Dubai, Jan 8: A Ukrainian airliner crashed soon after taking off from Tehran's Imam Khomeini airport on Wednesday, killing all 176 people aboard, Iran's state television and Ukraine's leaders said.

The Boeing 737 belonging to Ukraine International Airlines crashed near the airport and burst into flames. Ukraine's embassy in Iran, citing preliminary information, said the plane had suffered engine failure and the crash was not caused by "terrorism".

Ukraine President Volodymyr Zelenskiy said there were no survivors.

"My sincere condolences to the relatives and friends of all passengers and crew," Zelenskiy said in a statement, adding that Ukraine was seeking to establish the circumstances of the crash and the death toll.

Iranian TV said the crash was due to technical problems but did not elaborate. State broadcaster IRIB said on its website that one of the plane's two black boxes - the flight data recorder and the cockpit voice recorder - had been found.

Iranian media quoted an Iranian aviation official as saying the pilot of the airliner did not declare an emergency.

There was no official word from Ukraine International Airlines. It was the Kiev-based airline's first fatal crash.

"The fire is so heavy that we cannot (do) any rescue... we have 22 ambulances, four bus ambulances and a helicopter at the site," Pirhossein Koulivand, head of Iran's emergency services, told Iranian state television.

Ukraine's prime minister and Iranian state TV said 167 passengers and 9 crew were on board.

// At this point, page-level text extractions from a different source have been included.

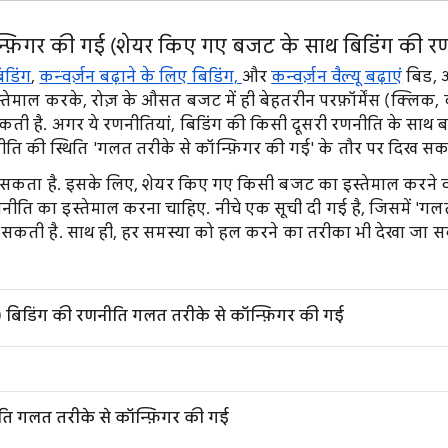
्फ़िगर की गई (शेयर किए गए बजट के साथ बिडिंग की रणन
िडिंग
,
कन्वर्ज़न बढ़ाने के लिए बिडिंग,
और
कन्वर्ज़न वैल्यू बढ़ाएं
बिड, 
्तेमाल करके, रोज़ के औसत बजट में ही बेहतरीन परफ़ॉर्मेंस (क्लिक, कन
कती है. अगर ये रणनीतियां, बिडिंग की किसी दूसरी रणनीति के साथ ब
ि की स्थिति 'गलत तरीके से कॉन्फ़िगर की गई' के तौर पर दिख सकत
 सकता है. इसके लिए, शेयर किए गए किसी बजट का इस्तेमाल करने वा
नीति का इस्तेमाल करना चाहिए. नीचे एक सूची दी गई है, जिसमें 'गलत
ा सकती है. साथ ही, हर समस्या को हल करने का तरीका भी देखा जा स
 पर) बिडिंग की रणनीति गलत तरीके से कॉन्फ़िगर की गई
ति गलत तरीके से कॉन्फ़िगर की गई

Iranian TV said 32 of those on board were foreigners.

Television footage showed debris and smouldering engine parts strewn across a field, and rescue workers with face masks retrieving bodies of the victims.

According to air tracking service FlightRadar24, the plane that crashed was Flight PS 752 and was flying to Kiev. The plane was three years old and was a Boeing 737-800NG, it said.

The model's twin engines are made by CFM International, a U.S.-French venture co-owned by General Electric and France's Safran.

Modern aircraft are designed and certified to cope with an engine failure shortly after take-off and to fly for extended periods on one engine. However, an uncontained engine failure releasing shrapnel can cause damage to other aircraft systems.

A spokesman for Boeing said the company was aware of media reports of a plane crash in Iran and was gathering more information. The plane manufacturer grounded its 737 MAX fleet in March after two crashes that killed 346 people.

The 737-800 is one of the world's most-flown models with a good safety record and which does not have the software feature implicated in crashes of the 737 MAX.

Under international rules overseen by the United Nations, Iran is responsible for leading the crash investigation.

Ukraine would be involved and the United States would usually be accredited as the country where the Boeing jet was designed and built. France, where the engine maker CFM has half its activities, may also be involved.

There was no immediate word on whether the U.S. National Transportation Safety Board would be involved in the probe amid escalating tensions between the U.S. and Iran. The NTSB usually invites Boeing to give technical advice in such investigations.